*Your objective*
Omit the images and output every line of the data below exactly.

*Data for review*
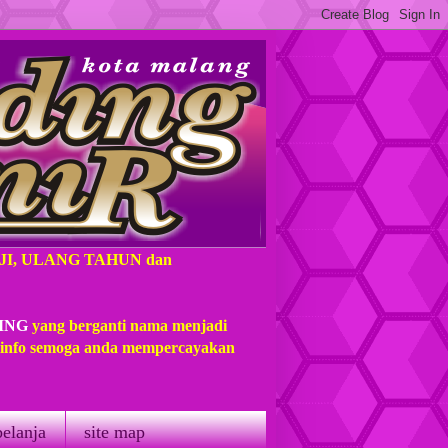
AJI, ULANG TAHUN dan
ING
yang berganti nama menjadi
t info semoga anda mempercayakan
belanja
site map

*Solved problem*
AJI, ULANG TAHUN dan
ING
yang berganti nama menjadi
t info semoga anda mempercayakan
belanja
site map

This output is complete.